### What is needed
Using the listing below, count every line that contains the word "Drag"; respond with the count alone.

⁂

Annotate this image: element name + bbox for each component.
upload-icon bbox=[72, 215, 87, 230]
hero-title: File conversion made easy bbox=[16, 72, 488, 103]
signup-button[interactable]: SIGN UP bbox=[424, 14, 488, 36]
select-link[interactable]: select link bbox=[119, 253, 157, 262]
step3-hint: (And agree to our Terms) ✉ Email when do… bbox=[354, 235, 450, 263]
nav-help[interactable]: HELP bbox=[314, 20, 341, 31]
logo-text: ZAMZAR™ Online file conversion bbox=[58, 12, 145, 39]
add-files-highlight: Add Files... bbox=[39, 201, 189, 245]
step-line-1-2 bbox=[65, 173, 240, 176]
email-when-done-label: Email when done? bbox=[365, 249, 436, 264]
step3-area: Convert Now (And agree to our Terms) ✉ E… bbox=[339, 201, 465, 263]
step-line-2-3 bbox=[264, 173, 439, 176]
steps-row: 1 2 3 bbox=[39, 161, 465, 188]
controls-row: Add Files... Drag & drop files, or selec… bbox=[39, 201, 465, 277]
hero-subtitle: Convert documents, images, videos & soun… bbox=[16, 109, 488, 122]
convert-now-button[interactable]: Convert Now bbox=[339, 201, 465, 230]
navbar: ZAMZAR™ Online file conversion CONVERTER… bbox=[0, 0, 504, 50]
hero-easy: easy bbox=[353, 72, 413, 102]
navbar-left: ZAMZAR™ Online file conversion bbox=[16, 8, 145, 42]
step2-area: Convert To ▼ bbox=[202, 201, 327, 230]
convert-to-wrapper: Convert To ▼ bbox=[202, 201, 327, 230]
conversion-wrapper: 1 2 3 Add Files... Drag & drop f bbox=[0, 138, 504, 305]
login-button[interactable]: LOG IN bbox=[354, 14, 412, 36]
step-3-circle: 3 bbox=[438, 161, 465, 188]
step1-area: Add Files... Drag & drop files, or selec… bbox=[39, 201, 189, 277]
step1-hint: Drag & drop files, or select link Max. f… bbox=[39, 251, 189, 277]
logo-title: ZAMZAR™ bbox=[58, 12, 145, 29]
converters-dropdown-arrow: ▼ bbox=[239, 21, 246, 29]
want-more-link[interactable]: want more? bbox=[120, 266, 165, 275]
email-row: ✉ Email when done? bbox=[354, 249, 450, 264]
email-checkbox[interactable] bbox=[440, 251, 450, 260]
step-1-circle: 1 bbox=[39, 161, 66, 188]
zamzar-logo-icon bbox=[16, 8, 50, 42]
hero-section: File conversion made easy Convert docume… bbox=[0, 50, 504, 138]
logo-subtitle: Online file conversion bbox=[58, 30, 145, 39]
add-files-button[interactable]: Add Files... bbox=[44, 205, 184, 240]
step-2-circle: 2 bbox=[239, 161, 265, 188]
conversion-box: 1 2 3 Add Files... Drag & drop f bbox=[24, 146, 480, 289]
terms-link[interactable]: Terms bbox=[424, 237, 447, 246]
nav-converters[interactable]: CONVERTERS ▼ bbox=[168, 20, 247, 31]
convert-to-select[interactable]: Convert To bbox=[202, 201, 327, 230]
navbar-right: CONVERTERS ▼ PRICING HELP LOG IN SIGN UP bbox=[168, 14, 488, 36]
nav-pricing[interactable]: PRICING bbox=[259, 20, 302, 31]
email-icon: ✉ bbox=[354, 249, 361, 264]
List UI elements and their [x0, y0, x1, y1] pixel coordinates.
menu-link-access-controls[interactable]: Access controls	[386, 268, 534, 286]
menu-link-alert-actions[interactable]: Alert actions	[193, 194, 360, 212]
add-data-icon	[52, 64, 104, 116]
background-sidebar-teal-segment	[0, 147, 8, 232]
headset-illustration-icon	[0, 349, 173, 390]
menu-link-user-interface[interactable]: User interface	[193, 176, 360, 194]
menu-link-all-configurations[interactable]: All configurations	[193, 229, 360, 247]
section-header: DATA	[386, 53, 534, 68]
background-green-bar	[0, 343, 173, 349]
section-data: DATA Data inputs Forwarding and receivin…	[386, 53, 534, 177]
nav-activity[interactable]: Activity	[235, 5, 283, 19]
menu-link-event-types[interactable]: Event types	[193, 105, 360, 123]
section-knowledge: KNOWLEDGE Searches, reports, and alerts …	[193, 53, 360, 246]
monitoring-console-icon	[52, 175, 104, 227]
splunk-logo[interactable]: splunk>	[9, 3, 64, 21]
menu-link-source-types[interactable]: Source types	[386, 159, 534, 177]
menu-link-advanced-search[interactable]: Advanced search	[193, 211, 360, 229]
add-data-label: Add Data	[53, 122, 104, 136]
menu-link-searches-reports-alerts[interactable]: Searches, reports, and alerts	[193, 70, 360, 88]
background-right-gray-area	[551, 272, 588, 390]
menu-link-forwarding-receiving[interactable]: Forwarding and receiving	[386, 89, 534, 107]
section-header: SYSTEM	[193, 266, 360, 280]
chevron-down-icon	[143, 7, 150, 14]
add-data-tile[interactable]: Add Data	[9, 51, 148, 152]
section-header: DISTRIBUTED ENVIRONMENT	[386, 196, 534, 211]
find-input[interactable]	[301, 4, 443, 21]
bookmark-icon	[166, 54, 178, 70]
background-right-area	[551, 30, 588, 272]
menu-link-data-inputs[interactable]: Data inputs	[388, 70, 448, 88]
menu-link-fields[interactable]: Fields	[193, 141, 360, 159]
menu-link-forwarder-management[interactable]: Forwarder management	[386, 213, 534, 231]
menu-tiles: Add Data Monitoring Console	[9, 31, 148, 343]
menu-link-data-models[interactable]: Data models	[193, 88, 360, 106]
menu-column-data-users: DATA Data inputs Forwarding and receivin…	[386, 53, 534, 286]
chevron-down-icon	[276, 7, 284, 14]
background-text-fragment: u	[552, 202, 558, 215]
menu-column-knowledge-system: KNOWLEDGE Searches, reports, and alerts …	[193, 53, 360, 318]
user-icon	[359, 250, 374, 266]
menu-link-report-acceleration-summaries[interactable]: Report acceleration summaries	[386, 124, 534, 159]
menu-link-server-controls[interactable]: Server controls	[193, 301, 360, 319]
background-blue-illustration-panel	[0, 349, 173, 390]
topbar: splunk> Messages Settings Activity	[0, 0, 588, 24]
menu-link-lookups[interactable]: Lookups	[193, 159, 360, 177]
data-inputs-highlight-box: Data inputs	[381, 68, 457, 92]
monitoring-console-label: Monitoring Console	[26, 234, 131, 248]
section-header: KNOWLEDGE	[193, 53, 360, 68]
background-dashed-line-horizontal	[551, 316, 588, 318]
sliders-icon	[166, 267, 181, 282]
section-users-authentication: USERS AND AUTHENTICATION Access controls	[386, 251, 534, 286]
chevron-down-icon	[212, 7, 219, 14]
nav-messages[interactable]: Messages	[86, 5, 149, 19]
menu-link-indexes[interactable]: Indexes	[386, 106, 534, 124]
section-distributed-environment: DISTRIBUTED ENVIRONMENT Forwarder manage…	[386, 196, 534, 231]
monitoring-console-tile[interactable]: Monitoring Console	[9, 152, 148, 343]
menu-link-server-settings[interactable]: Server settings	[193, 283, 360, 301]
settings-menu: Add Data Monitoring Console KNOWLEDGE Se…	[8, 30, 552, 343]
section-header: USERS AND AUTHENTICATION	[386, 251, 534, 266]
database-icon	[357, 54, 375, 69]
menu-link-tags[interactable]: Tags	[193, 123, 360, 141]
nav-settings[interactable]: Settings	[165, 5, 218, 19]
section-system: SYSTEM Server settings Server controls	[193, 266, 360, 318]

⁂

### Answer
5